Depuis ce temps beaucoup d'eau a coulé, beaucoup de souvenirs du passé ont perdu pour moi leur signification et se sont confondus dans mes rêveries. Le pèlerin Gricha, lui-même, a depuis longtemps accompli son dernier pèlerinage; mais l'impression qu'il a produite sur moi et les sentiments qu'il a éveillés ne s'éteindront jamais dans ma mémoire.

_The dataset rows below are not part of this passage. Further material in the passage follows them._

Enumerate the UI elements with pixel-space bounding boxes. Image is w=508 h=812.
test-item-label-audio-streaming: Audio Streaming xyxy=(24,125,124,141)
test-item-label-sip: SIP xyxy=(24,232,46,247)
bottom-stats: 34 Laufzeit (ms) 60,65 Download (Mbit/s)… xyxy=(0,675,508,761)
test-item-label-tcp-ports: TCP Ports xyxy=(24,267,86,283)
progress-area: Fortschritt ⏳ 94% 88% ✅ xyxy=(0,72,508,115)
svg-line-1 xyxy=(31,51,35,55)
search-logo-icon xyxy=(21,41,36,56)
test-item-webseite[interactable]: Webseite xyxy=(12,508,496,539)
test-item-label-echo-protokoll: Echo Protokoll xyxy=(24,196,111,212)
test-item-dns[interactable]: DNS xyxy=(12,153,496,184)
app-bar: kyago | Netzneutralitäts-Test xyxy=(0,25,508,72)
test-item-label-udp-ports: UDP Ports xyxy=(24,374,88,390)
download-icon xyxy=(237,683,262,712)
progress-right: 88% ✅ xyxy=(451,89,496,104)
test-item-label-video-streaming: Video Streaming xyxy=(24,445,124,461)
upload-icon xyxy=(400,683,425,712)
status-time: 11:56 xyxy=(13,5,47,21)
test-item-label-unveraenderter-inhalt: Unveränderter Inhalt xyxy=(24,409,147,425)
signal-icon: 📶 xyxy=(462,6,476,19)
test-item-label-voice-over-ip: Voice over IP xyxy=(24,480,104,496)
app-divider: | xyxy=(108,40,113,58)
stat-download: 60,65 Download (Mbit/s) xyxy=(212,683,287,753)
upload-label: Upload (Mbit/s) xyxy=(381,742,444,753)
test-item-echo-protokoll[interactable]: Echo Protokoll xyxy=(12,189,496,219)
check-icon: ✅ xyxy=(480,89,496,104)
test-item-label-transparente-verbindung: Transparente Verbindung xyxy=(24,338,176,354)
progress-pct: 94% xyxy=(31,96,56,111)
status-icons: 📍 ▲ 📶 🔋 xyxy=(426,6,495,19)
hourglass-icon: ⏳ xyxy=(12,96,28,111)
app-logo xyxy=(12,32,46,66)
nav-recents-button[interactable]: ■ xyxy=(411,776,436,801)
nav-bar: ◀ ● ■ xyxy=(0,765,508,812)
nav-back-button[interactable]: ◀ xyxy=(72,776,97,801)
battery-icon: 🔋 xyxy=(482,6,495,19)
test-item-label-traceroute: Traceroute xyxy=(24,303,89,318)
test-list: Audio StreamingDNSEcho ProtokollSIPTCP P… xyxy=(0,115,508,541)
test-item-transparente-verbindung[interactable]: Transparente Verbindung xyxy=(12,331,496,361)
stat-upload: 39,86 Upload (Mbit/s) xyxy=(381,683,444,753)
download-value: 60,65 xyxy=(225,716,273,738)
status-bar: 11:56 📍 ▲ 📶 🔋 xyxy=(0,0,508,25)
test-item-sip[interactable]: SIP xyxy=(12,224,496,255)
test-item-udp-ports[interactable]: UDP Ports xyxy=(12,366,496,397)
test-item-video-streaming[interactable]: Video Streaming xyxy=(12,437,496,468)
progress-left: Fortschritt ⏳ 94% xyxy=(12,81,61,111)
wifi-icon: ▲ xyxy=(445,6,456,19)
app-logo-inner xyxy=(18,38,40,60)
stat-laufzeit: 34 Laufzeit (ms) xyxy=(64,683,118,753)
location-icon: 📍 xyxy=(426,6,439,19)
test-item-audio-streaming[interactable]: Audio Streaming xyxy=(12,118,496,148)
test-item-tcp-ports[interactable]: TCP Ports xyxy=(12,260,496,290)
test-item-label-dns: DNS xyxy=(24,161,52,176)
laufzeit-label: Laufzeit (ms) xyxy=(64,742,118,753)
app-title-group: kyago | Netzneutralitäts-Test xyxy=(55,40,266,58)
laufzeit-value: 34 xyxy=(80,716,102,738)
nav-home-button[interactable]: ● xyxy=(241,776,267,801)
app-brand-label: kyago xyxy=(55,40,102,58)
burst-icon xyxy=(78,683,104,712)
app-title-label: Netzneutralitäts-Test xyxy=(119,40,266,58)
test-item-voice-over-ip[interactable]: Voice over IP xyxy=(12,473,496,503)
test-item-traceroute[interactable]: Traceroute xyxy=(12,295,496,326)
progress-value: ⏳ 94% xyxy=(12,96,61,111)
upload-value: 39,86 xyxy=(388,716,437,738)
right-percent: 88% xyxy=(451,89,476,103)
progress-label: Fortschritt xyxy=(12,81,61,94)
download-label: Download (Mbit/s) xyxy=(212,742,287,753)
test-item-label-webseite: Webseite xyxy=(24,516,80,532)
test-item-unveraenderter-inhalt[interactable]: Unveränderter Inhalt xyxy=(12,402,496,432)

L'attendrissement avec lequel j'écoutais le pauvre insensé ne pouvait durer longtemps; ma curiosité était satisfaite, et je m'aperçus que mes jambes étaient engourdies d'être restées si longtemps à la même place. Je voulus me rapprocher des autres enfants qui chuchotaient derrière moi et s'agitaient dans l'obscurité. Dans les mouvements que je fis, au hasard, je renversai une chaise cassée qui se trouvait dans la décharge. L'insensé releva la tête, regarda de tous côtés, en récitant des prières, et se mit à faire des signes de croix à tous les coins de la chambre. Nous nous échappâmes avec fracas de notre cachette.
CHAPITRE VII
NATHALIA SAVICHNA
Vers le milieu du siècle dernier, on pouvait voir courir, dans le village que possédaient les parents de ma mère, une petite fille en robe de coutil, aux joues rouges, toujours pieds nus et toujours robuste et gaie. C'était Natachka. Son père était le joueur de clarinette de mon aïeul; à sa prière, et pour honorer ses mérites, mon grand-père fit entrer sa fille au nombre des servantes de ma grand'mère. Dans cette nouvelle position, Natachka fit preuve d'un bon caractère et montra beaucoup de zèle dans l'accomplissement de ses devoirs. Quand maman vint au monde, on lui donna Natachka pour niania, c'est-à-dire pour bonne. Elle mérita tous les éloges, en retour de la diligence et de la fidélité qu'elle apporta dans son service, et de l'attachement qu'elle témoigna à sa jeune maîtresse.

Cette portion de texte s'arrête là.